Communication in "The Waste Land"

Communication in "The Waste Land" has broken down. There is a difference between dropping a German name for a sea, like "Starnbergersee," and randomly lapsing into a foreign language. Eliot starts with English, but his use of German in lines "Bin gar keine Russin, stamm’ aus Litauen, echt deutsch," and "Frisch weht der Wind / Der Heimat zu / Mein Irisch Kind, / Wo weilest du?" or "Oed’ und leer das Meer" isn't explained or translated. The reader isn't even given context clues. If you do not know German, and you have no access to a German dictionary, then you're out of luck here. Eliot probably has no problem with that, but Eliot being fine with a failure of communication between speaker and reader doesn't excuse it.

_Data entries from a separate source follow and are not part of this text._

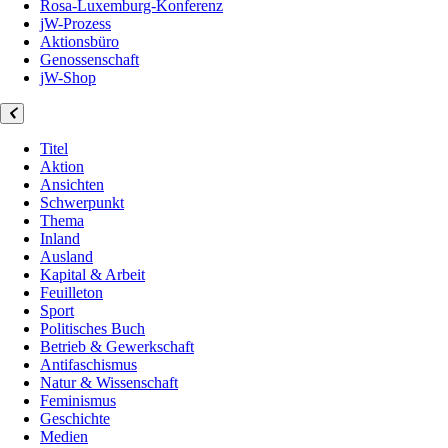
Rosa-Luxemburg-Konferenz
jW-Prozess
Aktionsbüro
Genossenschaft
jW-Shop
Titel
Aktion
Ansichten
Schwerpunkt
Thema
Inland
Ausland
Kapital & Arbeit
Feuilleton
Sport
Politisches Buch
Betrieb & Gewerkschaft
Antifaschismus
Natur & Wissenschaft
Feminismus
Geschichte
Medien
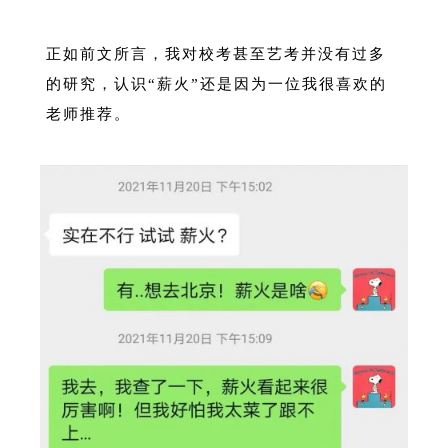
正如前文所言，我对校考甚至艺考并没有过多
的研究，认识“薪火”还是因为一位我很喜欢的
老师推荐。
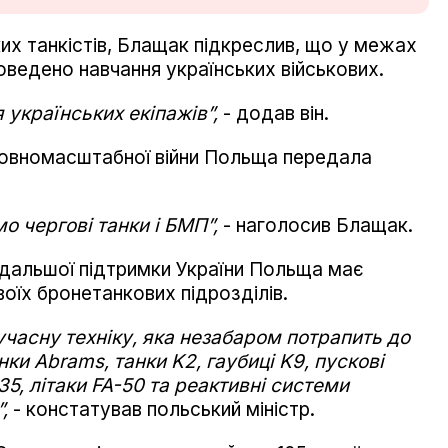
их танкістів, Блащак підкреслив, що у межах
оведено навчання українських військових.
 українських екіпажів”,
- додав він.
 повномасштабної війни Польща передала
о чергові танки і БМП”,
- наголосив Блащак.
одальшої підтримки України Польща має
оїх бронетанкових підрозділів.
часну техніку, яка незабаром потрапить до
ки Abrams, танки K2, гаубиці K9, пускові
5, літаки FA-50 та реактивні системи
”,
- констатував польський міністр.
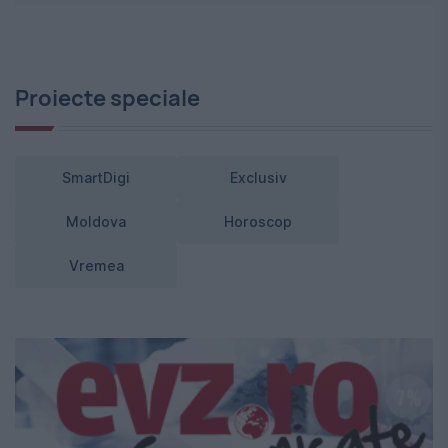
Proiecte speciale
SmartDigi
Exclusiv
Moldova
Horoscop
Vremea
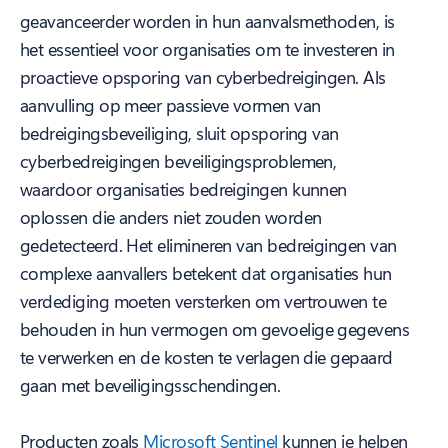
geavanceerder worden in hun aanvalsmethoden, is
het essentieel voor organisaties om te investeren in
proactieve opsporing van cyberbedreigingen. Als
aanvulling op meer passieve vormen van
bedreigingsbeveiliging, sluit opsporing van
cyberbedreigingen beveiligingsproblemen,
waardoor organisaties bedreigingen kunnen
oplossen die anders niet zouden worden
gedetecteerd. Het elimineren van bedreigingen van
complexe aanvallers betekent dat organisaties hun
verdediging moeten versterken om vertrouwen te
behouden in hun vermogen om gevoelige gegevens
te verwerken en de kosten te verlagen die gepaard
gaan met beveiligingsschendingen.
Producten zoals
Microsoft Sentinel
kunnen je helpen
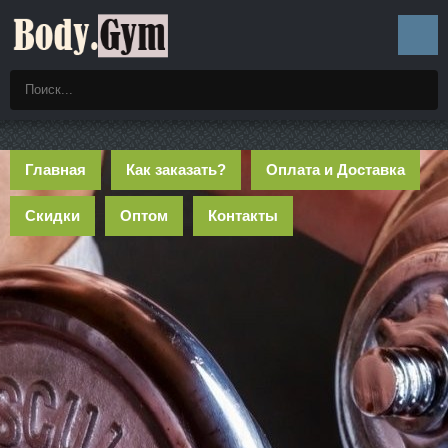
Главная
Как заказать?
Оплата и Доставка
Скидки
Оптом
Контакты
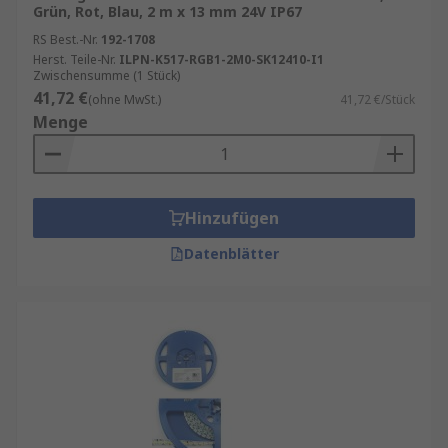
Grün, Rot, Blau, 2 m x 13 mm 24V IP67
RS Best.-Nr.
192-1708
Herst. Teile-Nr.
ILPN-K517-RGB1-2M0-SK12410-I1
Zwischensumme (1 Stück)
41,72 €
(ohne MwSt.)
41,72 €/Stück
Menge
Hinzufügen
Datenblätter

Then, consider the conversation in section 2. White space and awkward quotation marks are used to completely break the conversation into disparate chunks. The words themselves make sense, but the conversation itself is so disjointed that you'd be forgiven to worry that the characters aren't actually speaking to each other. This is capped at the end of the section, when the speaker screams "HURRY UP PLEASE ITS TIME" a few times and takes quite a few attempts to say good night properly. "Goonight Bill. Goonight Lou. Goonight May. Goonight. / Ta ta. Goonight. Goonight. / Good night, ladies, good night, sweet ladies, good night, good night."

 

This is a common element that Eliot sets up in the first few pages and continues through the whole poem. It is a neat way to show a breakdown of communication that, when piled with the breakdown of Nature into a Blakeian nightmare, shows that both humanity and nature have been rendered useless/ineffective.